The task: All lines holding the word "Chudao" are to be copied from the records beneath.

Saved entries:
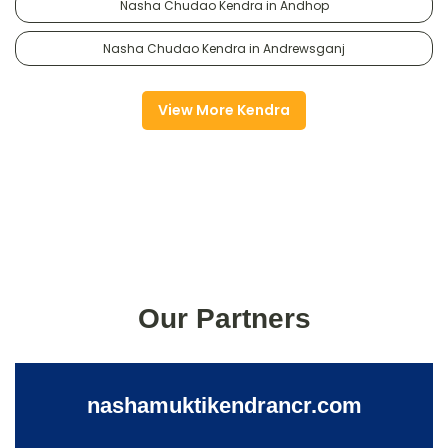
Nasha Chudao Kendra in Andhop
Nasha Chudao Kendra in Andrewsganj
View More Kendra
Our Partners
nashamuktikendrancr.com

Worked solution:
Nasha Chudao Kendra in Andhop
Nasha Chudao Kendra in Andrewsganj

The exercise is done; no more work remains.